--- Your task ---
The required result is every line of the records that includes "lượng".

--------------------------------------------------

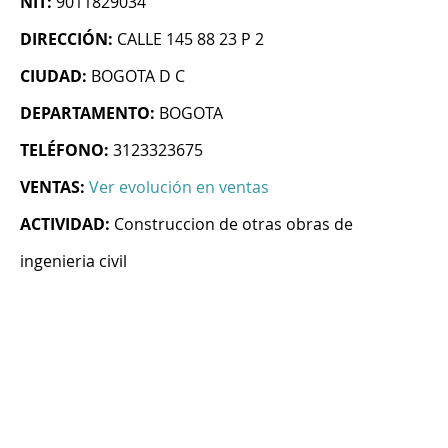
NIT:
9011829034
DIRECCIÓN:
CALLE 145 88 23 P 2
CIUDAD:
BOGOTA D C
DEPARTAMENTO:
BOGOTA
TELÉFONO:
3123323675
VENTAS:
Ver evolución en ventas
ACTIVIDAD:
Construccion de otras obras de
ingenieria civil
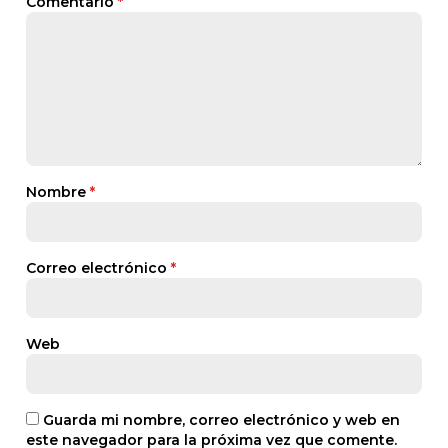
Comentario
*
Nombre
*
Correo electrónico
*
Web
Guarda mi nombre, correo electrónico y web en
este navegador para la próxima vez que comente.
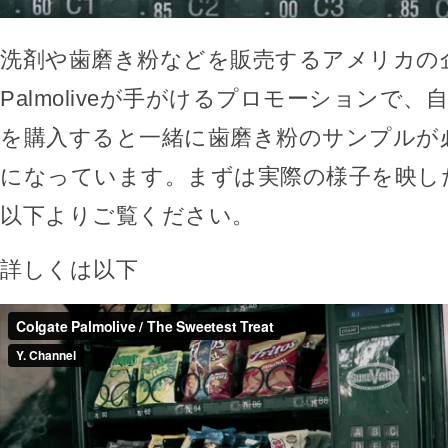
洗剤や歯磨き粉などを販売するアメリカの企業・
Palmoliveが手がけるプロモーションで
を購入すると一緒に歯磨き粉のサンプルが
になっています。まずは実際の様子を映し
以下よりご覧ください。
詳しくは以下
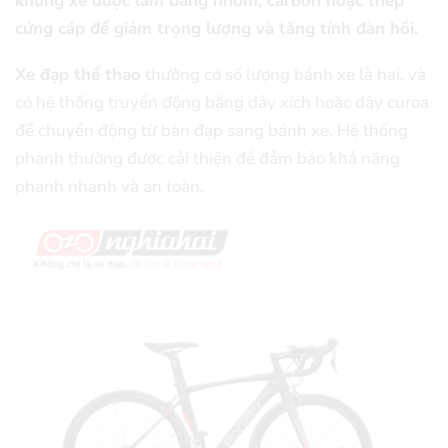
khung xe được làm bằng nhôm, carbon hoặc thép
cứng cáp để giảm trọng lượng và tăng tính đàn hồi.
Xe đạp thể thao
thường có số lượng bánh xe là hai, và
có hệ thống truyền động bằng dây xích hoặc dây curoa
để chuyển động từ bàn đạp sang bánh xe. Hệ thống
phanh thường được cải thiện để đảm bảo khả năng
phanh nhanh và an toàn.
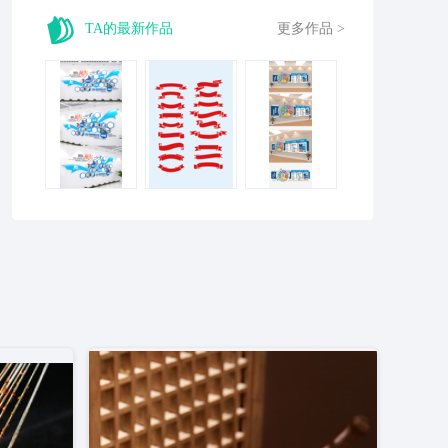
TA的最新作品
更多作品 >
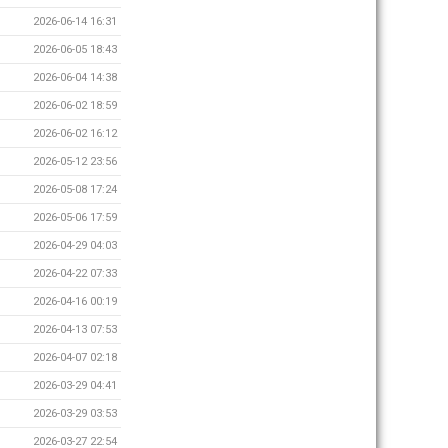
2026-06-14 16:31
2026-06-05 18:43
2026-06-04 14:38
2026-06-02 18:59
2026-06-02 16:12
2026-05-12 23:56
2026-05-08 17:24
2026-05-06 17:59
2026-04-29 04:03
2026-04-22 07:33
2026-04-16 00:19
2026-04-13 07:53
2026-04-07 02:18
2026-03-29 04:41
2026-03-29 03:53
2026-03-27 22:54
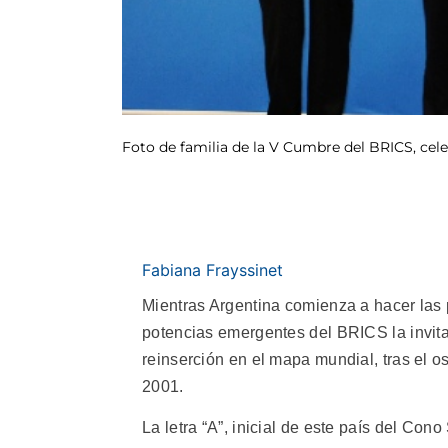
Foto de familia de la V Cumbre del BRICS, cele
Fabiana Frayssinet
Mientras Argentina comienza a hacer las 
potencias emergentes del BRICS la invita
reinserción en el mapa mundial, tras el o
2001.
La letra “A”, inicial de este país del Con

--------------------------------------------------

--- Answer box ---
cứng cáp để giảm trọng lượng và tăng tính đàn hồi.
thường có số lượng bánh xe là hai, và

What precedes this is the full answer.